Curriculum ‘Enrichment’ programmes are also fantastic at allowing students to dabble in areas they may otherwise not have- allowing for hidden talents to be revealed and perhaps giving new focus to a student’s interests. Making these compulsory for at least half an hour each day allows for not only informal expression and pursuit of new interests, but also builds friendships and permits a controlled cool-down from intense days of education.
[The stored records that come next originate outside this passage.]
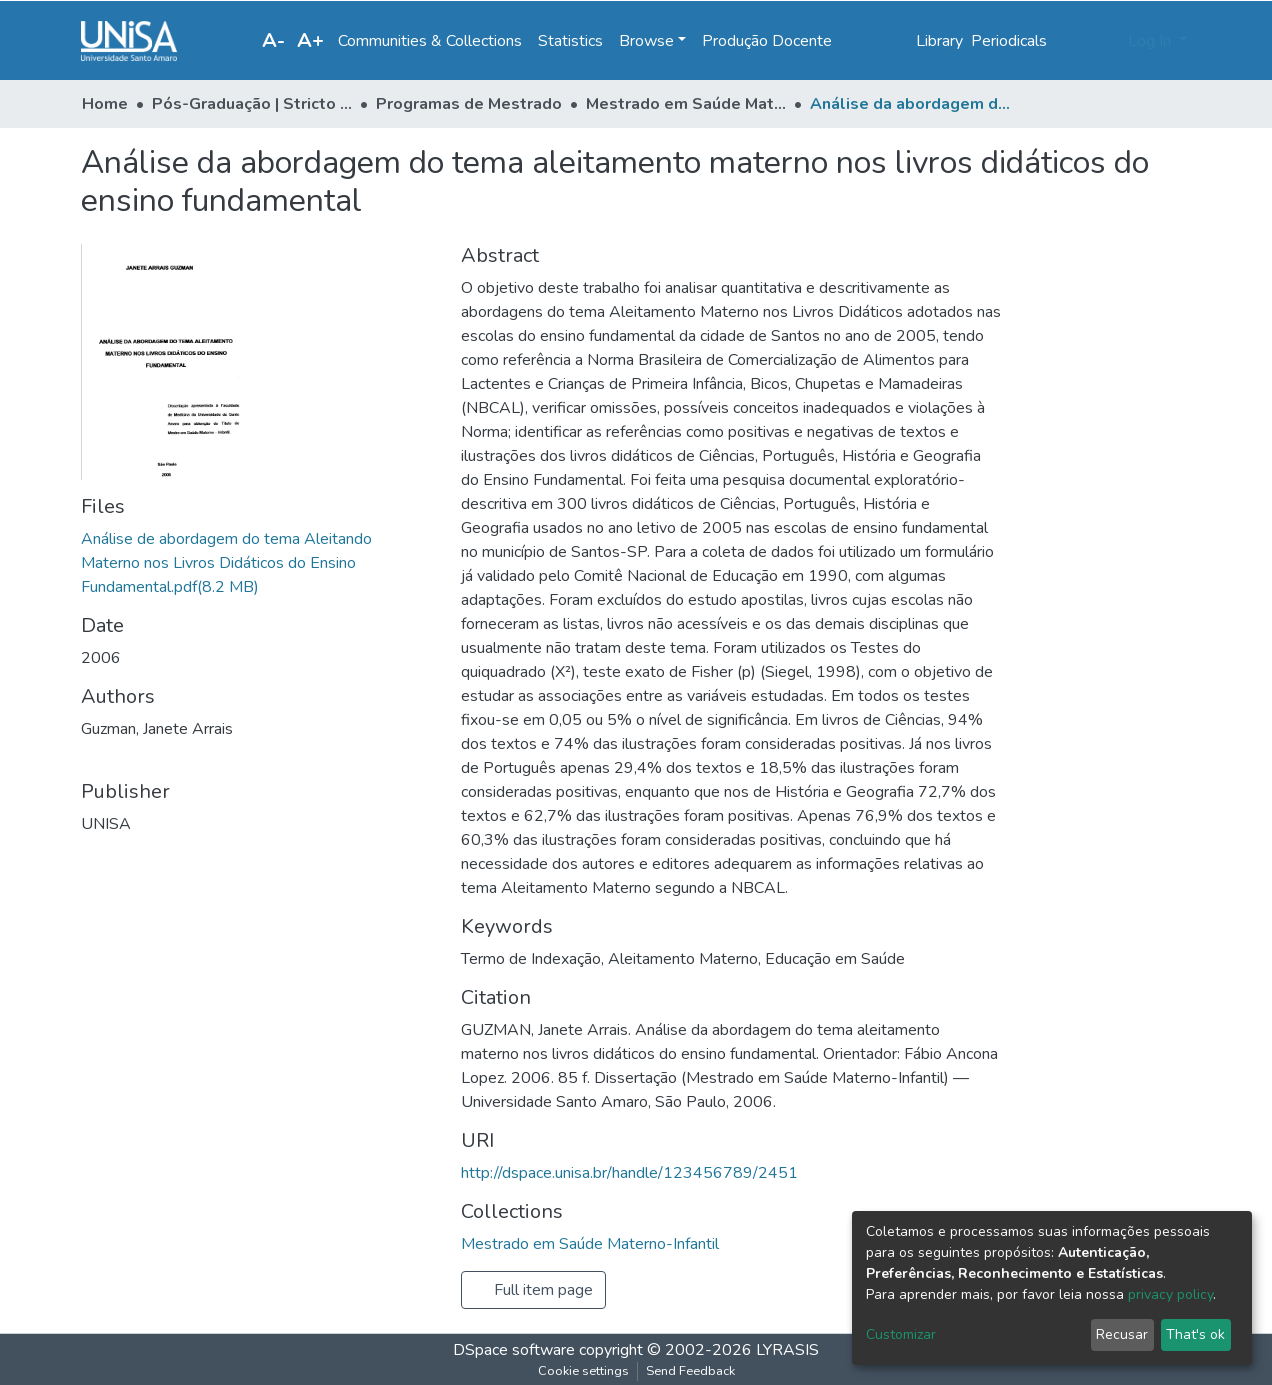  What do you see at coordinates (1151, 41) in the screenshot?
I see `Log In` at bounding box center [1151, 41].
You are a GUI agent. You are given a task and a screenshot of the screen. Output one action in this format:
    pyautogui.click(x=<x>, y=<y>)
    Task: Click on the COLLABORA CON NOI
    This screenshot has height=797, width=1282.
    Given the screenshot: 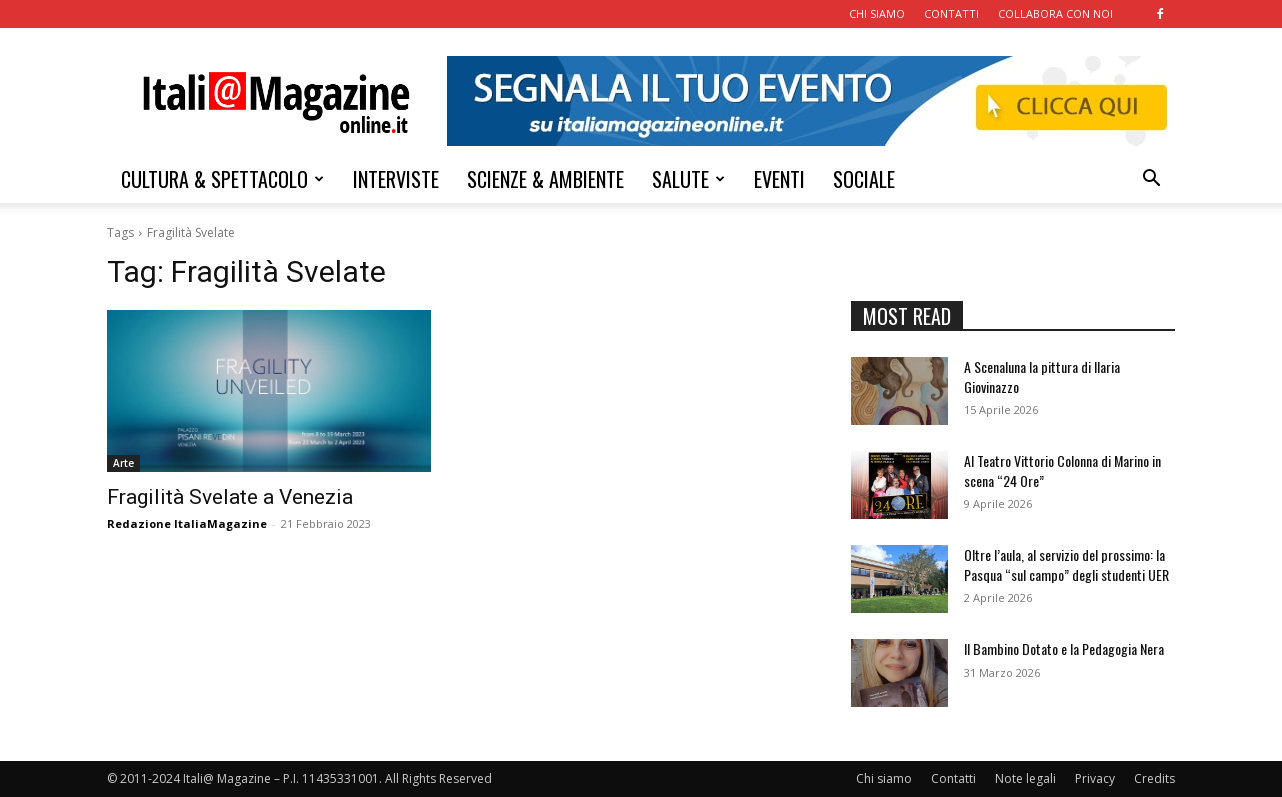 What is the action you would take?
    pyautogui.click(x=1055, y=13)
    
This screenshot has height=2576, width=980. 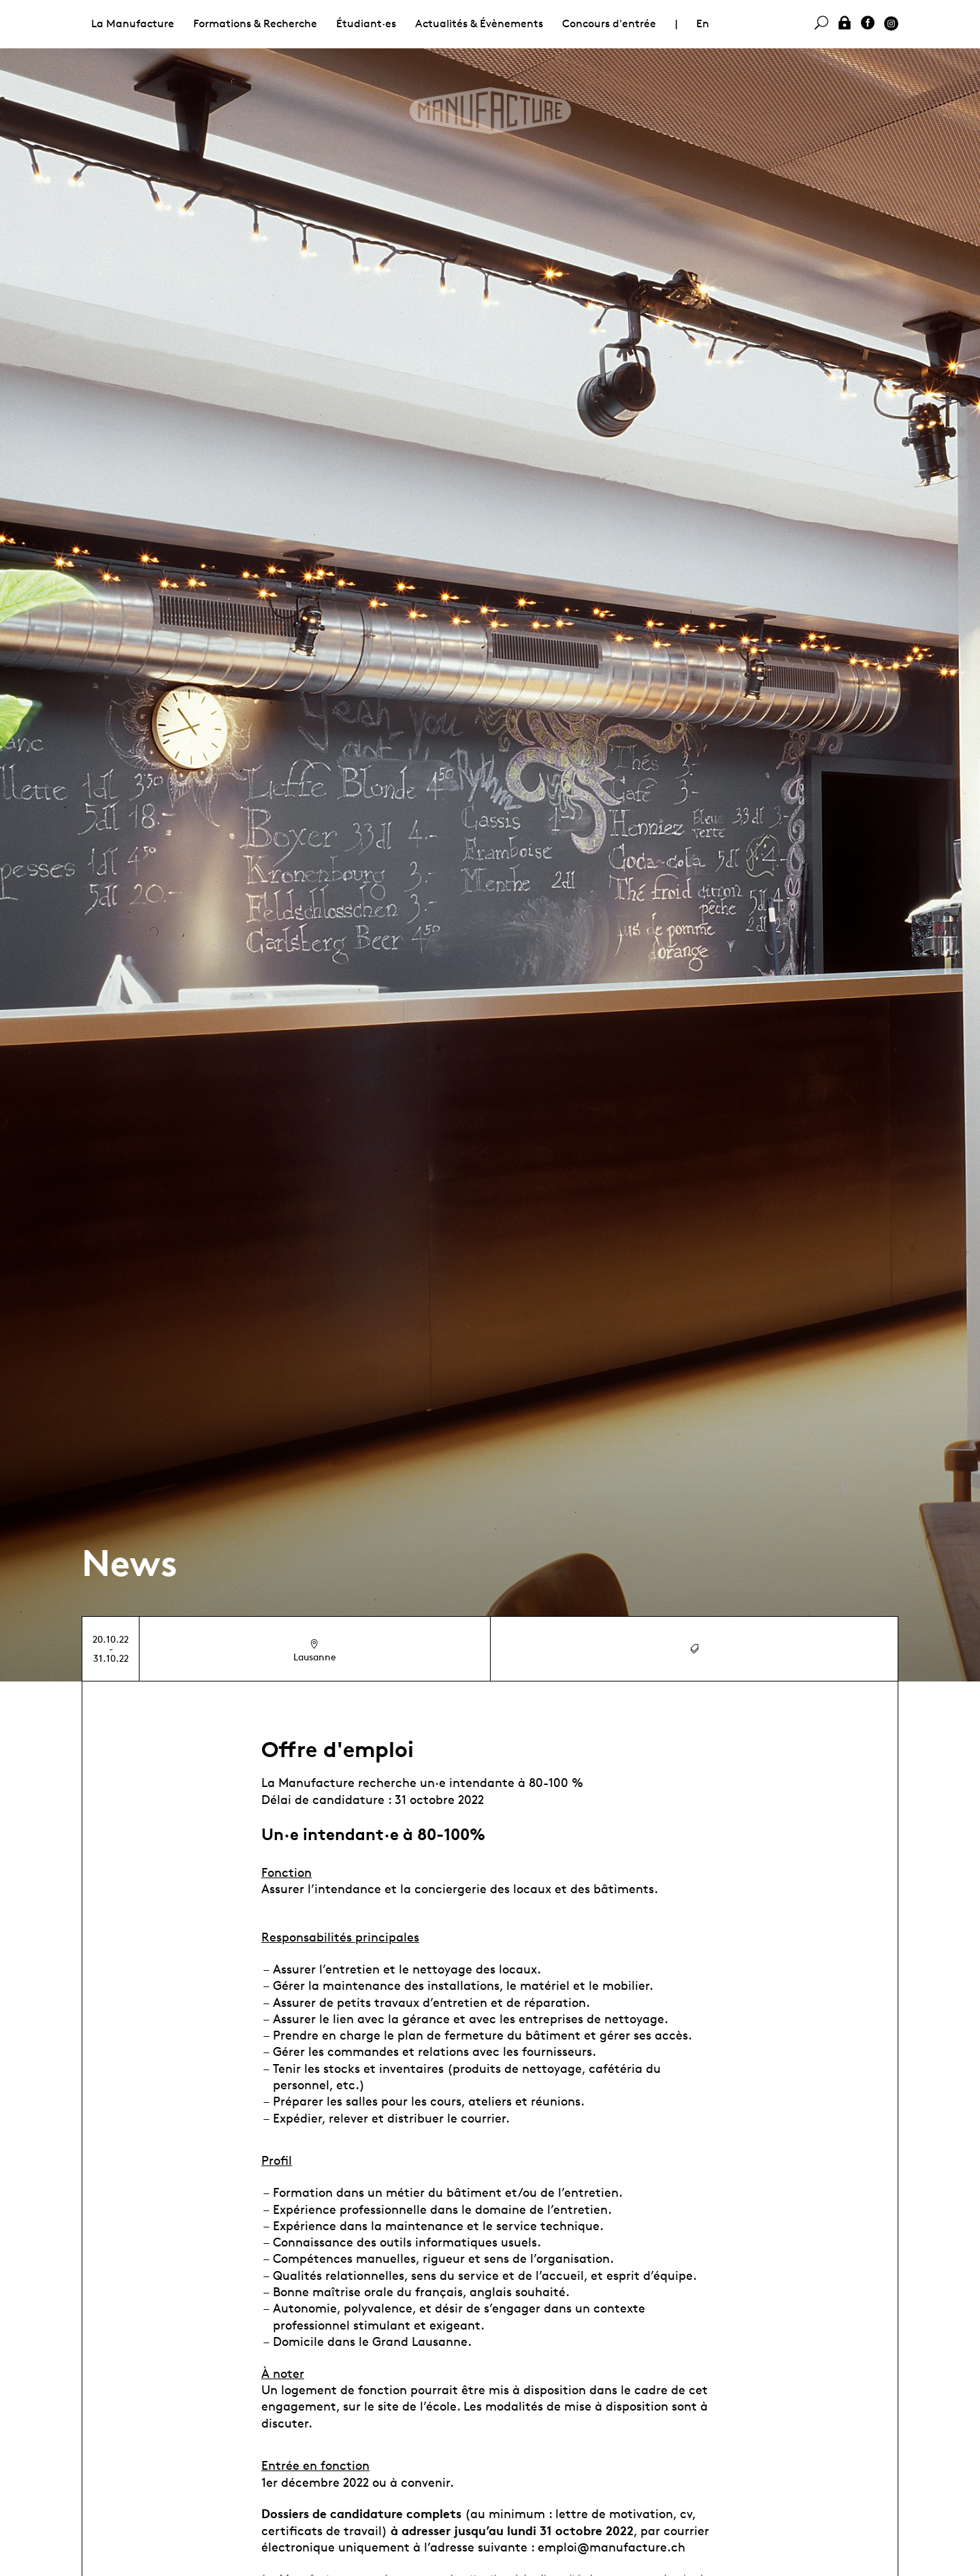 I want to click on La Manufacture, so click(x=132, y=23). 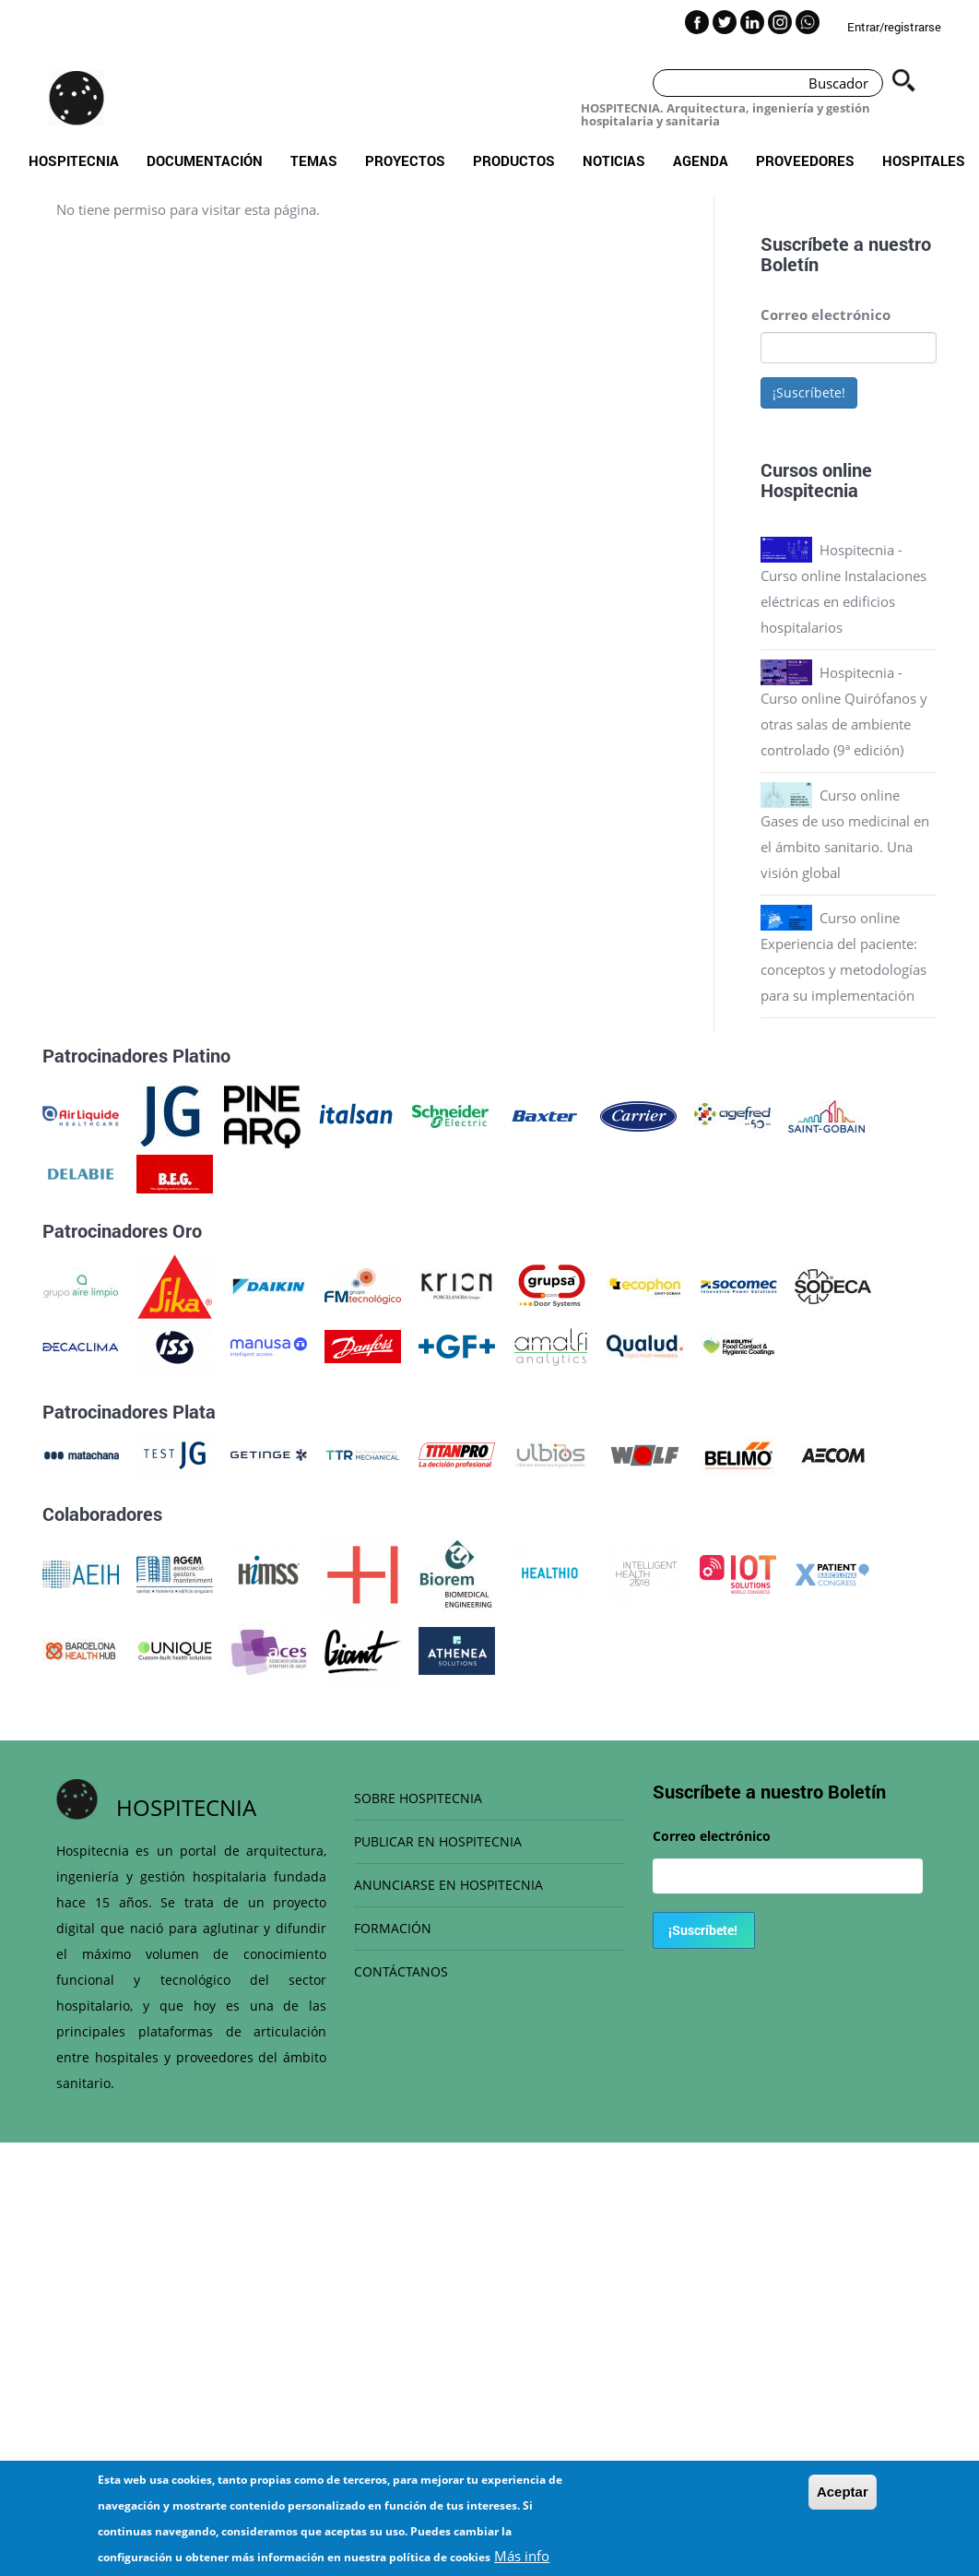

Now to the risky part of my education plan: the postgraduate subsidy for those willing to teach for 2-3 years in their practiced subject. Perhaps a percentage of student debt could be cancelled; perchance government could put cash-in-hand of those probably self-described as ‘broke’. Either way, graduates giving back to education and communities can be incentivised, enabling quality teaching standards to continue in a positive educational cycle. Young pupils could have real tangible role models, not those ‘two beautiful people in a Mercedes’ which current social stigmas demand of them. For graduates it is fulfilling, could allow for experience to be gained and could lessen the pain of high graduate unemployment; an all-round solid plan, I think at least.

And so, I feel it safe to conclude by articulating that pretty much any education plan would be superior to the ideas of our cherished Education Secretary. Machiavelli, over 500 years ago, discerned that each political situation is volatile and that careful consideration is paramount to every decision. Five centuries later, without consulting experts, without tolerance or dignified action, Michael Gove has scribbled down his rushed homework (did his dog eat his previous version?) and is forcefully defending its flawed logic, like only an out-of-touch elite could.

We must be progressive. Butler’s act is not some Macaulayian gem education ministers should tote as the be all and end all of education policy. It is the first stepping stone in slowly- through continuous improvement- revolutionising the way in which we deliver the next generation to the world. In a world of infinite distractions, education should be endearing to students, not a force of repulsion- pushing potential cancer curers, and NASA developers towards social network engrossed nihilism. The ideas I surmised are a case-in-point that incremental reform can work and that the alienation of all parties is not a necessity in education reform. I hope Gove takes on board the concept and that we can promote progressive education in Britain. The existential core of our being, mental evolution, should be cherished and nurtured, not hunted and hounded.